[Start of section]

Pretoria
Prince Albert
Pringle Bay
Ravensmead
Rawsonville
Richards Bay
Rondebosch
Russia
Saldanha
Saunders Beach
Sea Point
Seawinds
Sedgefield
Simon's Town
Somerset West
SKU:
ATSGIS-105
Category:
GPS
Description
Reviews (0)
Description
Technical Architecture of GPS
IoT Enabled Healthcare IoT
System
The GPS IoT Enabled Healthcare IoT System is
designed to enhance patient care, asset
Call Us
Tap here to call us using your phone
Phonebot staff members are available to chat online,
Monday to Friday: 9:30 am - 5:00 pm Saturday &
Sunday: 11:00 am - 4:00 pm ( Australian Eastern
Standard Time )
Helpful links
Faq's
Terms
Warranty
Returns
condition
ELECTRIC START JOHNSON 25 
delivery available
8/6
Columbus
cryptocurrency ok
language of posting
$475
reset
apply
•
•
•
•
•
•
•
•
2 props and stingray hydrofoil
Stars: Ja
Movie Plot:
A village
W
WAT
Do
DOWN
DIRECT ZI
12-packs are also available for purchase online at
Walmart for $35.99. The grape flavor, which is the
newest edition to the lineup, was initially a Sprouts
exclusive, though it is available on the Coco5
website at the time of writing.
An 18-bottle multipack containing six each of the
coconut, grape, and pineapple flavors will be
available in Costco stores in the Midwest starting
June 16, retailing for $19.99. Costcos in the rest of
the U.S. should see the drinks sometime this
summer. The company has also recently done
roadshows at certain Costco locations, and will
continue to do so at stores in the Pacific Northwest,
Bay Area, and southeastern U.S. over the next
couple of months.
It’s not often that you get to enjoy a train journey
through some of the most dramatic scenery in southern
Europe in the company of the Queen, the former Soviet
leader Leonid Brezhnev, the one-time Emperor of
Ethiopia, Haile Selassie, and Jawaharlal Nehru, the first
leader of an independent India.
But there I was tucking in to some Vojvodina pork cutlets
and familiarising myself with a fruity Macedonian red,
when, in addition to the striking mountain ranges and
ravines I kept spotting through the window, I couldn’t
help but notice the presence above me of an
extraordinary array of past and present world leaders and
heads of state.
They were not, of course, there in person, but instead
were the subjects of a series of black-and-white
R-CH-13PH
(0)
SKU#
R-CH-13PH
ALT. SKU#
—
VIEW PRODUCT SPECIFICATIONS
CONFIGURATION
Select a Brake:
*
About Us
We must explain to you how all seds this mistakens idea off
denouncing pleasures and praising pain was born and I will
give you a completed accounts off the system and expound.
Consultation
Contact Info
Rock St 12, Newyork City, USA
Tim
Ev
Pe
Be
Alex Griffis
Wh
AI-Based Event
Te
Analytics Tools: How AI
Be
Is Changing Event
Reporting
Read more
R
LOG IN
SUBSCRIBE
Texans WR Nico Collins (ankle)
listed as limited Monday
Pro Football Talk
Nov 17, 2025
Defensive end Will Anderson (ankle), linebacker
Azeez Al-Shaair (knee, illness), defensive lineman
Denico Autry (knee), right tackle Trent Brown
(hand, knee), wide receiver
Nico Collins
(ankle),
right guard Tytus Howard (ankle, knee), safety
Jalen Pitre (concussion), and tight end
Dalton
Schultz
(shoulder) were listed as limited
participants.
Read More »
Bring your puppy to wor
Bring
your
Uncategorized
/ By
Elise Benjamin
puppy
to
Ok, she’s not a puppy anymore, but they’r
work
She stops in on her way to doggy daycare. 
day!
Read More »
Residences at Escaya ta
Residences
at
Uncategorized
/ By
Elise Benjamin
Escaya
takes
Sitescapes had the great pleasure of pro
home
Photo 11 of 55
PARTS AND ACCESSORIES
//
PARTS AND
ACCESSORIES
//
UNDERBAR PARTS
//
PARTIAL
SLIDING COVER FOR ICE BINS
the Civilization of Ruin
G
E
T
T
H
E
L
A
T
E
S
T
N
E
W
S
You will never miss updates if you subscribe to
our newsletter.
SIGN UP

[End of section]

### Exercise instructions
Return, without any change, the lines from the one holding "She stops in on her way to doggy daycare." through the end of the listing, and only those.

### Response to the task
She stops in on her way to doggy daycare. 
day!
Read More »
Residences at Escaya ta
Residences
at
Uncategorized
/ By
Elise Benjamin
Escaya
takes
Sitescapes had the great pleasure of pro
home
Photo 11 of 55
PARTS AND ACCESSORIES
//
PARTS AND
ACCESSORIES
//
UNDERBAR PARTS
//
PARTIAL
SLIDING COVER FOR ICE BINS
the Civilization of Ruin
G
E
T
T
H
E
L
A
T
E
S
T
N
E
W
S
You will never miss updates if you subscribe to
our newsletter.
SIGN UP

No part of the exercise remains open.